Economic Backdrop to Budget 2018
The economic background against which Budget 2018 was presented is positive. The global economy continues to expand and most domestic economic indicators are continuing to suggest solid growth in the economy.
We only have detailed national accounts data for the first half of the year. Despite the distortions created by the multi-national sector, the underlying picture is good. In the first 6 months, gross domestic product (GDP) expanded 5.5% and gross national product (GNP) expanded by 2.6%. Consumer spending on goods and services increased by 1.7%; investment expanded by 3.1%; exports of goods & services expanded by 3.2%; and imports of goods & services declined by 1.9%.

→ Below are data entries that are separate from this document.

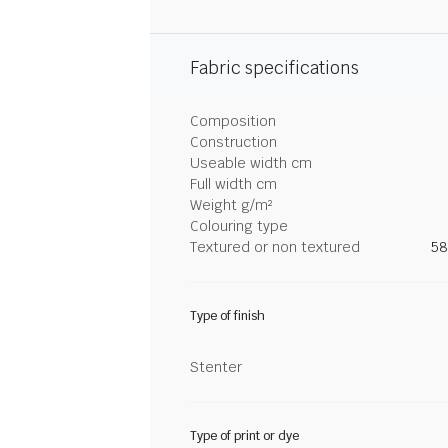
Fabric specifications
Composition
Construction
Useable width cm
Full width cm
Weight g/m²
Colouring type
Textured or non textured
58
Type of finish
Stenter
Type of print or dye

The following is a synopsis of the most up to date data:
- In the first 8 months of the year, the value of retail sales increased by 1% and volume of sales increased by 3.3%. However, weak new car sales have distorted these figures. When car sales are excluded, the value of retail sales increased by 3.6% and the volume of sales by 6.6%. The persistent gap between the value and volume metrics is indicative of a consumer sector that is still resistant to higher prices, but the trend in retail spending continues to improve;
- New car sales declined by just over 10% in the first 9 months of the year. Sterling weakness and high motor-related taxes are leading to a surge in imports of second hand cars from the UK, and these imports are undermining new car sales;
- The labour market is performing very strongly. Employment increased by 48,100 or 2.4% in the year to the end of June 2017. Employment in the second quarter stood at 2.063 million. The sectoral breakdown of employment growth is strong. The overall increase in employment was made up of a very strong increase of 77,800 or 5% in full-time employment and a decline of 29,700 (-6.7%) in part-time employment. The latter changes are really indicative of the strength of the overall labour market and the improving confidence of the business community;
- The unemployment rate stood at 6.1% of the labour force in September, down from 15.2% in 2012. The seasonally adjusted number of people unemployed stood at 133,200 in August and has declined by 63,600 over the past two years;
- The export sector of the economy is performing strongly. In the first seven months of the year, the value of merchandise exports was 6.7% ahead of the same period in 2016. Exports of food and live animals increased by 15.9%. Somewhat surprisingly given the weakness of sterling, exports to the UK increased by 12.6%. It is probably the case that Irish exporters to the UK are using price to maintain competitiveness in the face of very adverse exchange rate movements. This would have negative implications for business margins and would not be a sustainable situation for business in the longer-run;
- The tourism performance continues to be very strong. In the first eight months of the year, the number of overseas visitors to Ireland was 2.5% ahead of the same period in 2016. However, visitor numbers from Great Britain were 7.1% lower. Visitors from Great Britain accounted for 37% of total overseas visitors to Ireland in the first eight months of 2017. This is down from 41% in 2016. Sterling weakness is pressurising this market; and
- Consumer confidence was at an 18-month high in September.
Budget 2018 – The Economic and Financial Assumptions
The success or failure of any budget in terms of its fiscal targets is heavily dependent on how the real economy performs.
Table 1 provides a summary of the economic outlook according to the Department of Finance following the changes announced in Budget 2018.
GDP growth is expected to average 3.5% per annum between 2017 and 2020.